Data
□ □ □ □ □ □ □

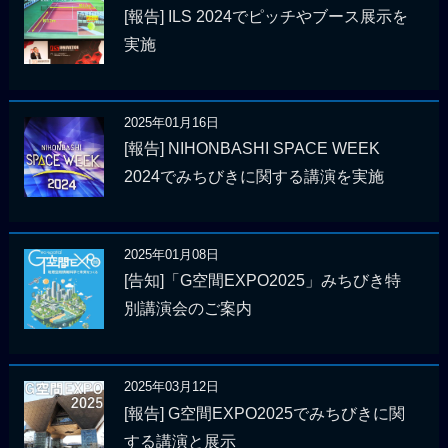
[報告] ILS 2024でピッチやブース展示を
実施
2025年01月16日
[報告] NIHONBASHI SPACE WEEK
2024でみちびきに関する講演を実施
2025年01月08日
[告知]「G空間EXPO2025」みちびき特
別講演会のご案内
2025年03月12日
[報告] G空間EXPO2025でみちびきに関
する講演と展示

□ □ □ □ □ □ □

What is required
Please write out the lines that run from the one with "2025年01月08日" to the end of the records, both included, exactly as they appear.

Result
2025年01月08日
[告知]「G空間EXPO2025」みちびき特
別講演会のご案内
2025年03月12日
[報告] G空間EXPO2025でみちびきに関
する講演と展示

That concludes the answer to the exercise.